A review by arielamandah
All the Little Live Things by Wallace Stegner

4.0

I guess it makes me a crabby old lady that I found Joe, the main character, an absolute hoot and empathized with his crankiest feelings and reactions to the people who came to squat on his property. While not quite the book that "Big Rock" or "Crossing to Safety" is, this is another solid Stegner, full of well-cast, distinctive characters all finding their way around one another. It feels, in many ways, like a warm-up for later novels: a first try at several themes or situations. Still, the story gets under your skin, Stegner knows how to pack an emotional wallop, and his depth of insight into people is impressive.

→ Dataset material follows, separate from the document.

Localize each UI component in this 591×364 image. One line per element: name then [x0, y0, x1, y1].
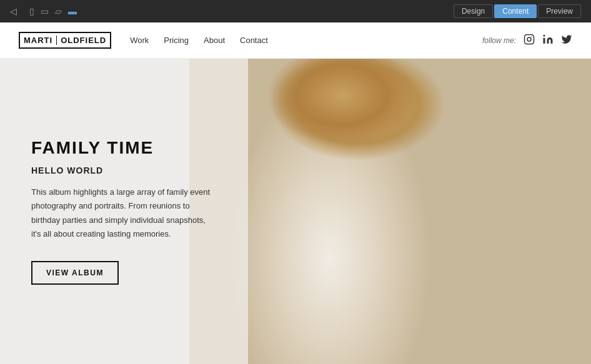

The more I read Stegner's novels in close comparison, a few odd things stand out. 1) Were "small heads" a thing that was propped up as a beauty standard in the mid-century? He seems compelled to spend a lot of time describing all the luminous, untouchable women in his novels (Marian, here, Charity in Crossing to Safety) as having "small heads." 2) The idea of mastectomy and treatment for breast cancer seems to have disturbed him - or at least concerned him - in an oversized way. In this novel Joe really fixates on the "brokenness" and "disfigurement" that he believes a past surgery left Marian with. It also appears in Big Rock, as well, handled with the same degree of almost horror. I have to imagine that our treatments have improved enough that they are less shocking now than they used to be? 3) He doesn't have a very graceful way of handling non-white characters. I'm not one to go back and write-off authors "from another time" based on today's standards, yet, as another reviewer pointed out, in writing about the West - to the point of being called the "Dean of Western Literature" - you'd expect more representation of other races. Yet, perhaps it's good he steered clear, for when he has included people of color in his novels, the treatment hasn't been especially graceful (though it did track with the nature of the characters - I'm thinking of Bo Mason, especially, from Big Rock).